Not only does the book look at the war through a soldier’s eyes, but it also includes third-party accounts that describe the how the soldiers appear to the eyes of others. Included is a memoir of a French Resistance fighter who actually joins the platoon when it reaches France. It also includes an interview with a survivor of the Dachau concentration camp who relates the liberation of the camp by soldiers of the 157th.

Personally, what I will always remember is the insertion of the heartbreaking poem, “Vale” (Latin for “farewell”) written by the Pulitzer Prize winning poet Peter Viereck in tribute to his brother George who was a member of the author’s platoon and who was killed by mortar fire on the Anzio beachhead, near Rome. The poet relates how he was standing among Roman tombstones in Carthage when he learned of his brother’s death.  The term “Vale” was often inscribed on Roman tombstones and is used in the poem for the two wars to “mix their dead”.  Incidentally, if you look at the book jacket, two of the three men pictured did not come home.  “frater, ave atque vale

A Prisoner of Birth by Jeffrey Archer

by Hal on April 24th, 2008
A Prisoner of Birth by Jeffrey Archer Cover Image

Before starting this novel of revenge and treachery, you will want to make sure that you own or have access to some of those rubber finger tips, as you will assuredly need them if you are going to keep up with this page turner. Chapter breaks act only as mild speed bumps in this 500-page tomb of escapist fiction. Loosely patterned after Dumas’ The Count of Monte Cristo, the story centers around the redemption and  revenge of an illiterate London East Ender who is framed and falsely imprisoned for the murder of his best friend, who is actually killed by four well connected, upper-class louts. It was only after I finished the novel that I learned that Jeffrey Archer had spent two years behind bars on a perjury conviction. His first-hand knowledge certainly gives added legitimacy to the prison scenes. Indeed, it is not much of a stretch to imagine Archer himself using the novel’s characters to exact his own revenge on those who imprisoned him. If you are heading to the beach, a long airport stretch, or you simply "just want to get away" for a while, pick up this book, and be gone.
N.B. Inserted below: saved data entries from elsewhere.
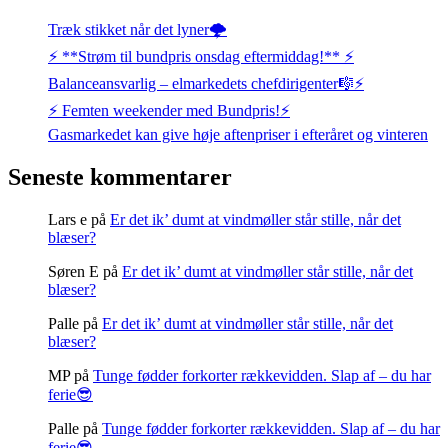
Træk stikket når det lyner🌩️
⚡️ **Strøm til bundpris onsdag eftermiddag!** ⚡️
Balanceansvarlig – elmarkedets chefdirigenter🎼⚡
⚡️ Femten weekender med Bundpris!⚡️
Gasmarkedet kan give høje aftenpriser i efteråret og vinteren
Seneste kommentarer
Lars e
på
Er det ik’ dumt at vindmøller står stille, når det
blæser?
Søren E
på
Er det ik’ dumt at vindmøller står stille, når det
blæser?
Palle
på
Er det ik’ dumt at vindmøller står stille, når det
blæser?
MP
på
Tunge fødder forkorter rækkevidden. Slap af – du har
ferie😎
Palle
på
Tunge fødder forkorter rækkevidden. Slap af – du har
ferie😎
Telegraph Days by Larry McMurtry

by Hal on September 20th, 2007
Telegraph Days by Larry McMurtry Cover Image

After their father “hung himself to death” Marie Antoinette "Nellie" Courtright and her brother, Jackson are left orphaned in Rita Blanca, a small dusty town located in what will eventually become the Oklahoma panhandle, but for now is simply known as No-Man’s-Land. Nellie describes herself as "twenty-two, kissable, and of an independent disposition", attributes that when mixed with luck and opportunity put her next to, or in bed with just about every legendary figure of the Old West.  Buffalo Bill, Wyatt Earp (plus his brothers Warren and semi-sweet Virgil), Doc Holliday, George Custer, Wild Bill Hickock, and Billy the Kidd find their way into a chapter or two. Even General William Tecumseh Sherman pays a brief visit.
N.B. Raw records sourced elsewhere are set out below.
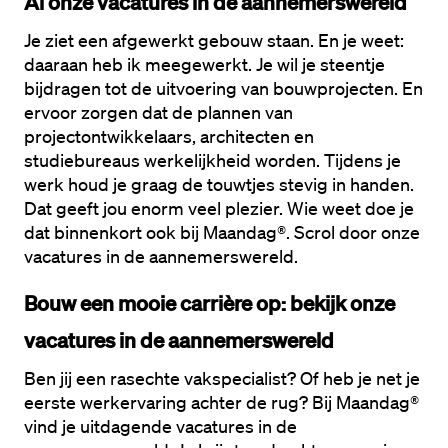
Al onze vacatures in de aannemerswereld
Je ziet een afgewerkt gebouw staan. En je weet: 
daaraan heb ik meegewerkt. Je wil je steentje 
bijdragen tot de uitvoering van bouwprojecten. En 
ervoor zorgen dat de plannen van 
projectontwikkelaars, architecten en 
studiebureaus werkelijkheid worden. Tijdens je 
werk houd je graag de touwtjes stevig in handen. 
Dat geeft jou enorm veel plezier. Wie weet doe je 
dat binnenkort ook bij Maandag®. Scrol door onze 
vacatures in de aannemerswereld. 
Bouw een mooie carrière op: bekijk onze 
vacatures in de aannemerswereld
Ben jij een rasechte vakspecialist? Of heb je net je 
eerste werkervaring achter de rug? Bij Maandag® 
vind je uitdagende vacatures in de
Like the dime novel genre that makes its literary debut in this rambling epic, Telegraph Days is short on character and plot, but long on action. As a fan of McMurtry, my first impression was one of disappointment, feeling that this was a simple piece of contrived fluff, dashed off to please the publishers. I still think it is fluff, but the darned thing continues to tug at me.

What strikes me the most is the realization that all of these larger than life characters really did flash and burn within a possible single lifetime. Through this twenty-two year old heroine we briefly meet in human form men and women who are now permanent residents of Old West mythology. To me, the most poignant character in the book is the town of Rita Blanca which at the end of the book lives on as a recreated movie set, even as the original town fades into oblivion.